[Collected data]
[Start of Attachment]

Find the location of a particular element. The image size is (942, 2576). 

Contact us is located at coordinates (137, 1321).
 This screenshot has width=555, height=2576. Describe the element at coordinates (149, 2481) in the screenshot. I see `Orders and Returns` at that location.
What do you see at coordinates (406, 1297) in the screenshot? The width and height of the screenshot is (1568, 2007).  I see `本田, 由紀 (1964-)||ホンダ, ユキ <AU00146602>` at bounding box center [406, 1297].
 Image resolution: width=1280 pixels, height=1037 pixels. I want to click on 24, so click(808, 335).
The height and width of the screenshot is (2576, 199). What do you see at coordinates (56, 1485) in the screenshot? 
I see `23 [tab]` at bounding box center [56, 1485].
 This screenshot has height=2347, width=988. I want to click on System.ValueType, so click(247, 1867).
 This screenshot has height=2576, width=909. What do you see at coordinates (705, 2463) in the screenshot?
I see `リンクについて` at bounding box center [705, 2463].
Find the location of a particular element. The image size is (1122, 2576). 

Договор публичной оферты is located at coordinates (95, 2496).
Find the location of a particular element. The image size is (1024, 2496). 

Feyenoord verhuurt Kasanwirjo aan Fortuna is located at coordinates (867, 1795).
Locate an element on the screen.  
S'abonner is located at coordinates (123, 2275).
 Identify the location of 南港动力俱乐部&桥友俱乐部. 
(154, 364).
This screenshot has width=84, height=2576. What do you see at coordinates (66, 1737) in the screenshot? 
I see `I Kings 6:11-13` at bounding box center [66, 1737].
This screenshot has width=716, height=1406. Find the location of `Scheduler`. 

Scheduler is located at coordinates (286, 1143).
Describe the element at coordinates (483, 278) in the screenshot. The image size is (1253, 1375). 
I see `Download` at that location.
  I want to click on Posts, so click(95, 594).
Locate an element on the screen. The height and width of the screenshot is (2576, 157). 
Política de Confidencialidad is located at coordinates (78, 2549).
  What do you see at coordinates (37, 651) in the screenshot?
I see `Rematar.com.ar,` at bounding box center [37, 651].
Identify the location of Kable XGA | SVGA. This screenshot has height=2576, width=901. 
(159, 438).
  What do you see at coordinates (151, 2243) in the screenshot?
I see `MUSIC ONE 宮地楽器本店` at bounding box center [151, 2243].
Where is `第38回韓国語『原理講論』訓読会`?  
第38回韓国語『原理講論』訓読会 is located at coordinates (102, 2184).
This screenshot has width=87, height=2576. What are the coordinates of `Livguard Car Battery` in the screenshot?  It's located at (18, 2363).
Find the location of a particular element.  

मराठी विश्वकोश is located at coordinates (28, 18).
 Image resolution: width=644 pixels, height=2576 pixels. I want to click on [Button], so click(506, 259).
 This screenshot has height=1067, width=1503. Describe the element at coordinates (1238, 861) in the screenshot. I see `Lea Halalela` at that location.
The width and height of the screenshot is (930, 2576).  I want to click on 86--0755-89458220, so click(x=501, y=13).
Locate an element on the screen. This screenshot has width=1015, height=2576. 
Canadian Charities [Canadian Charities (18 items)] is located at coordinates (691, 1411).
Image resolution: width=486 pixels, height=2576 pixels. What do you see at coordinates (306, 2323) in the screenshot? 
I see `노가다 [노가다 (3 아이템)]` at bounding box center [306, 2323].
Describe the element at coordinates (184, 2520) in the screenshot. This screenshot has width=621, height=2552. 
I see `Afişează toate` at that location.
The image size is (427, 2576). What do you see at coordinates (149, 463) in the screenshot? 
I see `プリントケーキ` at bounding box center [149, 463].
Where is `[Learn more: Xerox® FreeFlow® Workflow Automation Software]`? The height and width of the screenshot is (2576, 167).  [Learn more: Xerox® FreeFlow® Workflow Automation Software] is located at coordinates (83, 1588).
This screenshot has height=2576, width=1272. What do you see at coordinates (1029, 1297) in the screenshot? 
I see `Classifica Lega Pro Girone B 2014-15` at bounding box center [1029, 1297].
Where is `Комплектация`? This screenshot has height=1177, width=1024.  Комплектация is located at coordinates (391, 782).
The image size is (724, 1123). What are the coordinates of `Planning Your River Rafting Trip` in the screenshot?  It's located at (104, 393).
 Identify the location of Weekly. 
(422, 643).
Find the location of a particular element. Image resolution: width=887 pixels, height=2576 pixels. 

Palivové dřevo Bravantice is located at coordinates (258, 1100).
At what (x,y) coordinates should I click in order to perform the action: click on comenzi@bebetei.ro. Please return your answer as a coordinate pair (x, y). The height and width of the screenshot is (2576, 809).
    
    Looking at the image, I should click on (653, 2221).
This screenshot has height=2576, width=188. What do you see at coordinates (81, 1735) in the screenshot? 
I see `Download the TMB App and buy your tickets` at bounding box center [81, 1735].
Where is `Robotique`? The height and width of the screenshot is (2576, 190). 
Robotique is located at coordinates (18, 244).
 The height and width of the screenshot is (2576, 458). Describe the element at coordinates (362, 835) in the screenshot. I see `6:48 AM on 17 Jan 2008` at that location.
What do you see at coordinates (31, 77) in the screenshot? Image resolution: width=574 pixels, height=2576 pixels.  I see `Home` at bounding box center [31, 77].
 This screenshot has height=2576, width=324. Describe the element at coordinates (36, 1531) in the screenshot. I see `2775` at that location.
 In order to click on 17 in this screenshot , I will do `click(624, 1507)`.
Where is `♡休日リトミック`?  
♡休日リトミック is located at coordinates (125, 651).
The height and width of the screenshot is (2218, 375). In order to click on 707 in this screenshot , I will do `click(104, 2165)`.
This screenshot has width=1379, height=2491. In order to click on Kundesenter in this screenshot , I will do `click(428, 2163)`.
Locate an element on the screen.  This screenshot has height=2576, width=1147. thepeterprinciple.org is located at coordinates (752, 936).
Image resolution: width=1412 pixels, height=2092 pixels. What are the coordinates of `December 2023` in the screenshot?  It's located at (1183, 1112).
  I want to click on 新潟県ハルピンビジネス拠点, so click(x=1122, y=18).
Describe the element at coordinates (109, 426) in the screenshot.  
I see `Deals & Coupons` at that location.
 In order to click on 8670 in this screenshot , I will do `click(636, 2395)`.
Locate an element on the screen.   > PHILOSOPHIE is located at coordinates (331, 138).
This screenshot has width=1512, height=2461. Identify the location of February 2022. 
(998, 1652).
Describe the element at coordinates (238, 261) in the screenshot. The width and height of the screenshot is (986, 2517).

[End of Attachment]

■ Problem: Your task is to extract all of the records exactly.

■ Answer space:
Find the location of a particular element. The image size is (942, 2576). 

Contact us is located at coordinates (137, 1321).
 This screenshot has width=555, height=2576. Describe the element at coordinates (149, 2481) in the screenshot. I see `Orders and Returns` at that location.
What do you see at coordinates (406, 1297) in the screenshot? The width and height of the screenshot is (1568, 2007).  I see `本田, 由紀 (1964-)||ホンダ, ユキ <AU00146602>` at bounding box center [406, 1297].
 Image resolution: width=1280 pixels, height=1037 pixels. I want to click on 24, so click(808, 335).
The height and width of the screenshot is (2576, 199). What do you see at coordinates (56, 1485) in the screenshot? 
I see `23 [tab]` at bounding box center [56, 1485].
 This screenshot has height=2347, width=988. I want to click on System.ValueType, so click(247, 1867).
 This screenshot has height=2576, width=909. What do you see at coordinates (705, 2463) in the screenshot?
I see `リンクについて` at bounding box center [705, 2463].
Find the location of a particular element. The image size is (1122, 2576). 

Договор публичной оферты is located at coordinates (95, 2496).
Find the location of a particular element. The image size is (1024, 2496). 

Feyenoord verhuurt Kasanwirjo aan Fortuna is located at coordinates (867, 1795).
Locate an element on the screen.  
S'abonner is located at coordinates (123, 2275).
 Identify the location of 南港动力俱乐部&桥友俱乐部. 
(154, 364).
This screenshot has width=84, height=2576. What do you see at coordinates (66, 1737) in the screenshot? 
I see `I Kings 6:11-13` at bounding box center [66, 1737].
This screenshot has width=716, height=1406. Find the location of `Scheduler`. 

Scheduler is located at coordinates (286, 1143).
Describe the element at coordinates (483, 278) in the screenshot. The image size is (1253, 1375). 
I see `Download` at that location.
  I want to click on Posts, so click(95, 594).
Locate an element on the screen. The height and width of the screenshot is (2576, 157). 
Política de Confidencialidad is located at coordinates (78, 2549).
  What do you see at coordinates (37, 651) in the screenshot?
I see `Rematar.com.ar,` at bounding box center [37, 651].
Identify the location of Kable XGA | SVGA. This screenshot has height=2576, width=901. 
(159, 438).
  What do you see at coordinates (151, 2243) in the screenshot?
I see `MUSIC ONE 宮地楽器本店` at bounding box center [151, 2243].
Where is `第38回韓国語『原理講論』訓読会`?  
第38回韓国語『原理講論』訓読会 is located at coordinates (102, 2184).
This screenshot has width=87, height=2576. What are the coordinates of `Livguard Car Battery` in the screenshot?  It's located at (18, 2363).
Find the location of a particular element.  

मराठी विश्वकोश is located at coordinates (28, 18).
 Image resolution: width=644 pixels, height=2576 pixels. I want to click on [Button], so click(506, 259).
 This screenshot has height=1067, width=1503. Describe the element at coordinates (1238, 861) in the screenshot. I see `Lea Halalela` at that location.
The width and height of the screenshot is (930, 2576).  I want to click on 86--0755-89458220, so click(x=501, y=13).
Locate an element on the screen. This screenshot has width=1015, height=2576. 
Canadian Charities [Canadian Charities (18 items)] is located at coordinates (691, 1411).
Image resolution: width=486 pixels, height=2576 pixels. What do you see at coordinates (306, 2323) in the screenshot? 
I see `노가다 [노가다 (3 아이템)]` at bounding box center [306, 2323].
Describe the element at coordinates (184, 2520) in the screenshot. This screenshot has width=621, height=2552. 
I see `Afişează toate` at that location.
The image size is (427, 2576). What do you see at coordinates (149, 463) in the screenshot? 
I see `プリントケーキ` at bounding box center [149, 463].
Where is `[Learn more: Xerox® FreeFlow® Workflow Automation Software]`? The height and width of the screenshot is (2576, 167).  [Learn more: Xerox® FreeFlow® Workflow Automation Software] is located at coordinates (83, 1588).
This screenshot has height=2576, width=1272. What do you see at coordinates (1029, 1297) in the screenshot? 
I see `Classifica Lega Pro Girone B 2014-15` at bounding box center [1029, 1297].
Where is `Комплектация`? This screenshot has height=1177, width=1024.  Комплектация is located at coordinates (391, 782).
The image size is (724, 1123). What are the coordinates of `Planning Your River Rafting Trip` in the screenshot?  It's located at (104, 393).
 Identify the location of Weekly. 
(422, 643).
Find the location of a particular element. Image resolution: width=887 pixels, height=2576 pixels. 

Palivové dřevo Bravantice is located at coordinates (258, 1100).
At what (x,y) coordinates should I click in order to perform the action: click on comenzi@bebetei.ro. Please return your answer as a coordinate pair (x, y). The height and width of the screenshot is (2576, 809).
    
    Looking at the image, I should click on (653, 2221).
This screenshot has height=2576, width=188. What do you see at coordinates (81, 1735) in the screenshot? 
I see `Download the TMB App and buy your tickets` at bounding box center [81, 1735].
Where is `Robotique`? The height and width of the screenshot is (2576, 190). 
Robotique is located at coordinates (18, 244).
 The height and width of the screenshot is (2576, 458). Describe the element at coordinates (362, 835) in the screenshot. I see `6:48 AM on 17 Jan 2008` at that location.
What do you see at coordinates (31, 77) in the screenshot? Image resolution: width=574 pixels, height=2576 pixels.  I see `Home` at bounding box center [31, 77].
 This screenshot has height=2576, width=324. Describe the element at coordinates (36, 1531) in the screenshot. I see `2775` at that location.
 In order to click on 17 in this screenshot , I will do `click(624, 1507)`.
Where is `♡休日リトミック`?  
♡休日リトミック is located at coordinates (125, 651).
The height and width of the screenshot is (2218, 375). In order to click on 707 in this screenshot , I will do `click(104, 2165)`.
This screenshot has width=1379, height=2491. In order to click on Kundesenter in this screenshot , I will do `click(428, 2163)`.
Locate an element on the screen.  This screenshot has height=2576, width=1147. thepeterprinciple.org is located at coordinates (752, 936).
Image resolution: width=1412 pixels, height=2092 pixels. What are the coordinates of `December 2023` in the screenshot?  It's located at (1183, 1112).
  I want to click on 新潟県ハルピンビジネス拠点, so click(x=1122, y=18).
Describe the element at coordinates (109, 426) in the screenshot.  
I see `Deals & Coupons` at that location.
 In order to click on 8670 in this screenshot , I will do `click(636, 2395)`.
Locate an element on the screen.   > PHILOSOPHIE is located at coordinates (331, 138).
This screenshot has width=1512, height=2461. Identify the location of February 2022. 
(998, 1652).
Describe the element at coordinates (238, 261) in the screenshot. The width and height of the screenshot is (986, 2517).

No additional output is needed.